Activists protest running of the bulls

PAMPLONA — Animal rights activists stripped naked yesterday to protest the running of bulls through the streets of Pamplona, condemning one of Spain’s most famous traditions as cruelty to animals.

Activists from all over Western Europe had planned to run nude along the route for the annual bull runs next week, but police in Pamplona, in northern Spain, said the protest was unauthorized and blocked their way.

SERBIA AND MONTENEGRO

Reports say Montenegro is ready to sign ICC deal

BELGRADE — Montenegro is ready to agree to exempt American personnel from prosecution by the International Criminal Court, a condition for continued U.S. military aid, local news media reported yesterday.

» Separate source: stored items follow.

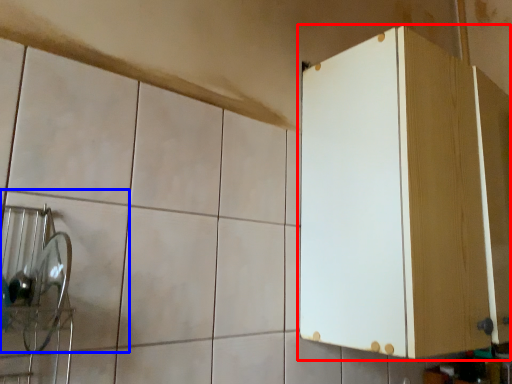 Question: Which of the following is the farthest to the observer, cabinetry (highlighted by a red box) or ceramic tile (highlighted by a blue box)?

Choices:
 (A) cabinetry
 (B) ceramic tile

Answer: (A) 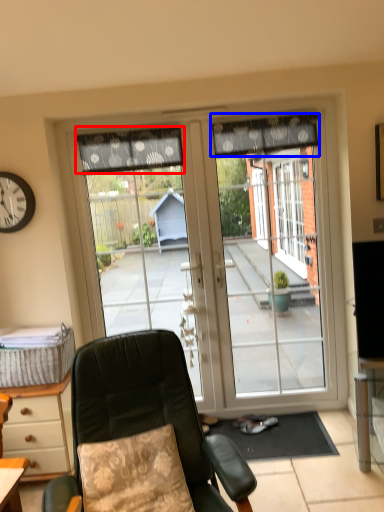 Question: Which of the following is the closest to the observer, curtain (highlighted by a red box) or curtain (highlighted by a blue box)?

Choices:
 (A) curtain
 (B) curtain

Answer: (B) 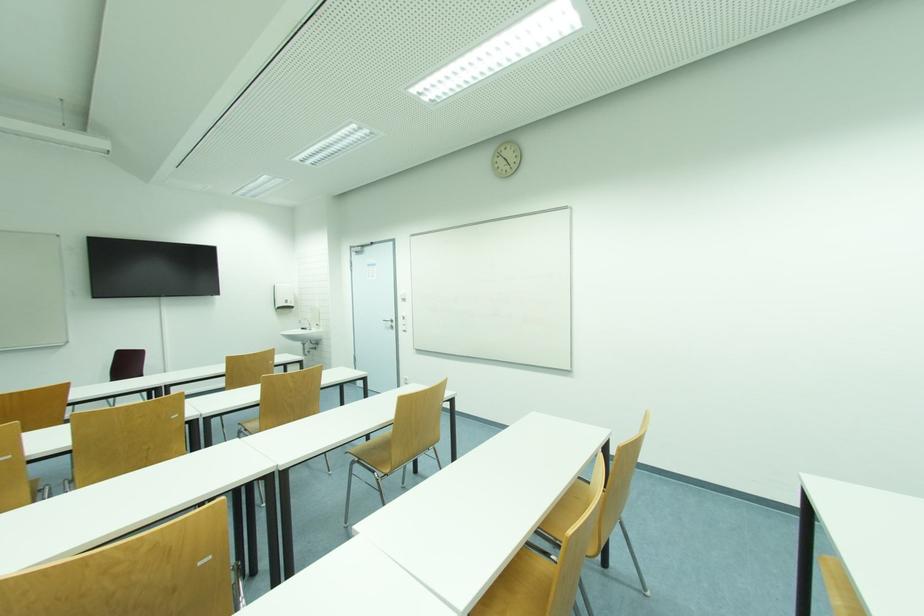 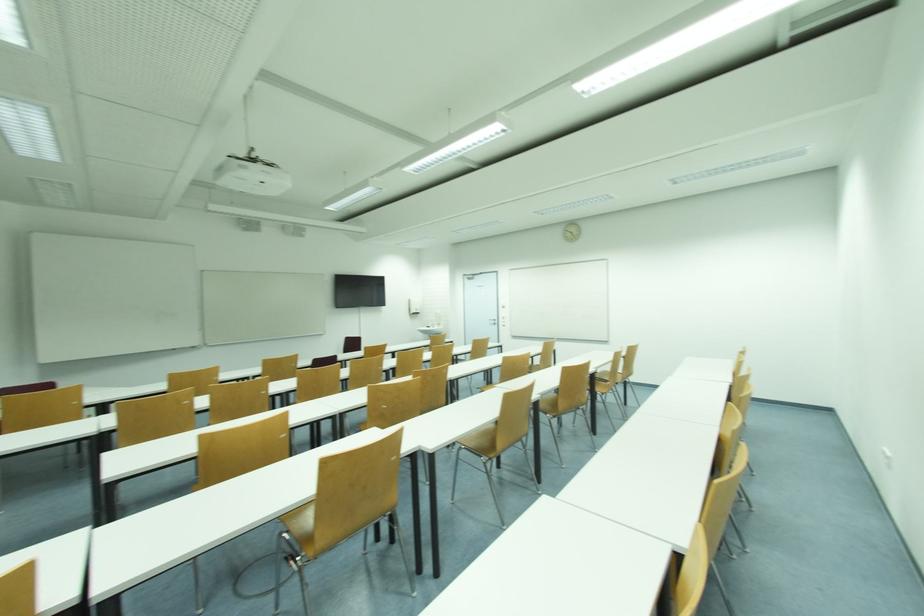 From the picture: In a continuous first-person perspective shot, in which direction is the camera moving?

However, analysts say a decision must be made by the loose federation of Serbia and Montenegro, which was formed in February from what was Yugoslavia.

Serbia and Montenegro has yet to make a formal decision on the issue. It was among 35 countries affected by a U.S. decision last week to cut off military aid from countries that backed the ICC and refused to grant formal immunity to Americans.